> [GIVEN ENTRIES]

===

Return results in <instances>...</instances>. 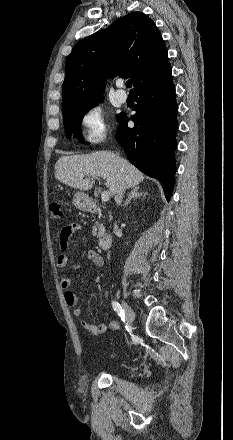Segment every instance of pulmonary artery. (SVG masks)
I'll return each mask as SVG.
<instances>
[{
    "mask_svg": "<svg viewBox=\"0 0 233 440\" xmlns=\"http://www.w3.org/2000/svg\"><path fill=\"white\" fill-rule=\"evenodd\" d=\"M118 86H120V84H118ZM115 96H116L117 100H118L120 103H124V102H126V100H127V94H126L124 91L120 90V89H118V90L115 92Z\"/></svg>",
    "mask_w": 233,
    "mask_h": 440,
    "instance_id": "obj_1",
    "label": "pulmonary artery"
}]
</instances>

===

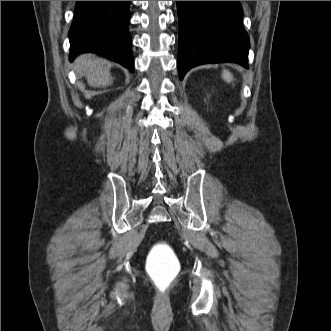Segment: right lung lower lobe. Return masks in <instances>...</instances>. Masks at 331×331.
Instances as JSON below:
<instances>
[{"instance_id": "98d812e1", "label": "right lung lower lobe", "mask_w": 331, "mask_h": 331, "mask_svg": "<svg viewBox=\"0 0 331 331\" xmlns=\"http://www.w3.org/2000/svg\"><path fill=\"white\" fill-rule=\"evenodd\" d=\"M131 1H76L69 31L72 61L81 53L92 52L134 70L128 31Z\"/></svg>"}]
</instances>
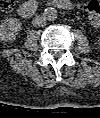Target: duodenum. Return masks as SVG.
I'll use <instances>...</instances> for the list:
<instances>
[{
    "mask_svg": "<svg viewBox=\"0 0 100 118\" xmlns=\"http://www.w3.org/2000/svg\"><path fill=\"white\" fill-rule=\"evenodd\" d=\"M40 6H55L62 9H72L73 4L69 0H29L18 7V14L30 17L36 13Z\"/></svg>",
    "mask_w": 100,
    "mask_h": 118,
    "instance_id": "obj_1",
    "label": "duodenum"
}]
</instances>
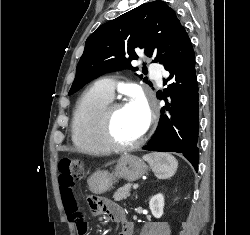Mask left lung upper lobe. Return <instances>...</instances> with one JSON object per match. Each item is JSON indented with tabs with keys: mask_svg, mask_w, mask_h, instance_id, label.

===

> [ACTIVITY] Extract the part of the records that opens with the line containing "Target: duodenum. Return masks as SVG." and closes with the line containing "Mask left lung". Take only those lines, exactly, and no pictures.

> [SOLUTION TO THIS PROBLEM]
Target: duodenum. Return masks as SVG.
I'll use <instances>...</instances> for the list:
<instances>
[{
    "mask_svg": "<svg viewBox=\"0 0 100 118\" xmlns=\"http://www.w3.org/2000/svg\"><path fill=\"white\" fill-rule=\"evenodd\" d=\"M40 6H55L62 9H72L73 4L69 0H29L18 7V14L30 17L36 13Z\"/></svg>",
    "mask_w": 100,
    "mask_h": 118,
    "instance_id": "obj_1",
    "label": "duodenum"
}]
</instances>
Mask left lung upper lobe. Return <instances>...</instances> with one JSON object per match. Each item is JSON indented with tabs with keys: mask_svg, mask_w, mask_h, instance_id, label.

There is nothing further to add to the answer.